Adriana Bisi Fabbri, one of the earlies feminists of the modern era, who loved wearing men’s clothes and behave unconventionally, became famous as a cartoonist under the pseudonym of Adrì, reaching the apex of her success with a number of war cartoons published on the newspaper Popolo d’Italia in 1915. Her soul, however, was agitated by other passions.

PORTRAIT OF GIANNETTO BISI, 1907-1910 PENCIL AND TEMPERA ON CANVAS CM. 10,6 X 16,1

First of all a great passion for painting, which led her to develop a sensibility influenced by Symbolism, Dada and Futurism, movements represented in Milan by artists such as Gaetano Previati, Leonardo Dudreville and Umberto Boccioni (who was also her cousin).

In a 1911 interview she said that she was, or rather wanted to be, first an artist and then a woman. Curious and indefatigable by nature, she established an impressive network of relations with the leading figures of two decades of Italian art and managed to build a career that at the time was precluded to women.
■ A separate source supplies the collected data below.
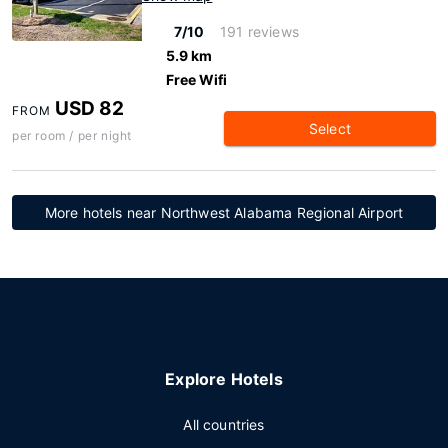
7/10
191 reviews
5.9 km
Free Wifi
USD 82
FROM
Select
per room / per night
More hotels near Northwest Alabama Regional Airport
Explore Hotels
All countries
Born in Ferrara, Bisi Fabbri lived in Bergamo and Mantova with husband Giannetto Bisi and their two children before moving to Milan, the city of avant-gardes, in 1914. Her participation in the collective exhibition “Nuove Tendenze”, organized by the group Famiglia Artistica in 1914, was an acknowledgment of her importance as an accomplished artist in tune with her time.

FULL FIGURE SELF-PORTRAIT, 1914-1915, OIL ON CANVAS CM. 180 X 80

While her early self-portraits and female figures are clearly influenced by 19th-century painting, she gradually found her own creative voice, one characterized by freedom and humour, and which combined elements of Expressionism, Symbolism and Futurism. Her remarkable career was interrupted by her death by Spanish flu in 1918.
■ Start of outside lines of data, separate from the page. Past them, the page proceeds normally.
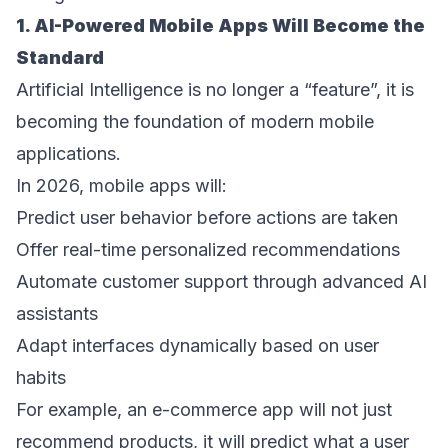
1. AI-Powered Mobile Apps Will Become the 
Standard 
Artificial Intelligence is no longer a “feature”, it is 
becoming the foundation of modern mobile 
applications. 
In 2026, mobile apps will: 
Predict user behavior before actions are taken  
Offer real-time personalized recommendations  
Automate customer support through advanced AI 
assistants  
Adapt interfaces dynamically based on user 
habits  
For example, an e-commerce app will not just 
recommend products, it will predict what a user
Featuring documentary material and over 200 works from the Bisi Crotti Fund, some of which on display for the first time, the exhibition “Intelligence has no gender. Adriana Bisi Fabbri and the arts network (1900-1918)”, curated by Giovanna Ginex and Danka Giacon (Museo del Novecento, Milan, until 8 March) traces the story of the artist and the woman, while also shedding new light on the artistic life of Milan at the beginning of the modern era.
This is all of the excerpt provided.